In a letter dated Friday and released to the media Tuesday, Warner, Kaine and the state’s six Democrats in the House of Representatives pressed Garland to probe the recent “purge” of the voter rolls. The letter, which reinforces calls for a federal investigation that Rep. Robert C. “Bobby” Scott (D-Va.) made to the media last week, suggested that affected voters might number in the thousands.

“This widespread error creates an enormous barrier to the democratic process for these affected Virginians while early voting has already begun for this November’s election,” the letter says.

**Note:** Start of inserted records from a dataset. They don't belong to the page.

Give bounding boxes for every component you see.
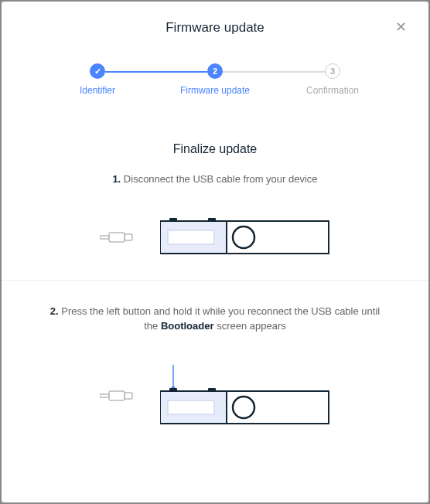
svg-rect-0 xyxy=(100,236,109,239)
modal-header: Firmware update ✕ xyxy=(23,20,407,36)
usb-cable-icon xyxy=(100,387,137,404)
instruction-step-2: 2. Press the left button and hold it whi… xyxy=(23,304,407,334)
progress-stepper: ✓ Identifier 2 Firmware update 3 Confirm… xyxy=(39,63,391,96)
checkmark-icon: ✓ xyxy=(90,63,105,79)
svg-rect-2 xyxy=(125,234,132,240)
section-2: 2. Press the left button and hold it whi… xyxy=(23,304,407,427)
section-divider xyxy=(2,280,428,281)
step-text: Disconnect the USB cable from your devic… xyxy=(124,173,318,185)
svg-rect-11 xyxy=(125,393,132,399)
svg-point-19 xyxy=(233,397,254,418)
step-text-bold: Bootloader xyxy=(161,320,214,332)
step-number: 3 xyxy=(325,63,340,79)
svg-point-8 xyxy=(233,226,254,248)
step-label: Identifier xyxy=(39,85,156,96)
instruction-step-1: 1. Disconnect the USB cable from your de… xyxy=(23,172,407,187)
svg-rect-6 xyxy=(168,230,214,244)
step-number: 2. xyxy=(50,305,59,317)
ledger-device-press-icon xyxy=(160,365,330,427)
svg-rect-10 xyxy=(109,391,125,400)
svg-rect-17 xyxy=(168,400,214,414)
step-label: Firmware update xyxy=(156,85,274,96)
device-illustration-disconnect xyxy=(23,218,407,257)
firmware-update-modal: Firmware update ✕ ✓ Identifier 2 Firmwar… xyxy=(2,2,428,502)
svg-rect-1 xyxy=(109,233,125,242)
step-label: Confirmation xyxy=(274,85,391,96)
ledger-device-icon xyxy=(160,218,330,257)
device-illustration-reconnect xyxy=(23,365,407,427)
close-icon[interactable]: ✕ xyxy=(395,20,407,34)
step-text-after: screen appears xyxy=(214,320,286,332)
svg-rect-9 xyxy=(100,394,109,397)
usb-cable-icon xyxy=(100,229,137,246)
step-identifier: ✓ Identifier xyxy=(39,63,156,96)
modal-content: Finalize update 1. Disconnect the USB ca… xyxy=(23,142,407,427)
content-subtitle: Finalize update xyxy=(23,142,407,156)
modal-title: Firmware update xyxy=(23,20,407,36)
step-firmware-update: 2 Firmware update xyxy=(156,63,274,96)
step-number: 1. xyxy=(112,173,121,185)
step-number: 2 xyxy=(207,63,223,79)
step-confirmation: 3 Confirmation xyxy=(274,63,391,96)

Elections officials under Gov. Glenn Youngkin (R) acknowledged the removals last week but said they stemmed from honest mistakes that they will correct before Nov. 7 General Assembly elections, which will decide the fate of the governor’s legislative legacy and his viability as a potential 11th-hour 2024 presidential candidate.
“When the governor’s office became aware of the inconsistencies regarding the misclassification of probation violations as felonies, as had been the process in previous administrations, he asked for … [State Police] to correct the process and ordered a review,” Youngkin spokeswoman Macaulay Porter said in an email to The Washington Post. “While analysis is still ongoing, we are aware of fewer than 300 voters who were impacted and those individuals are being reinstated. The governor is committed to ensuring those that are eligible, can vote.”
The Justice Department did not respond to a request for comment.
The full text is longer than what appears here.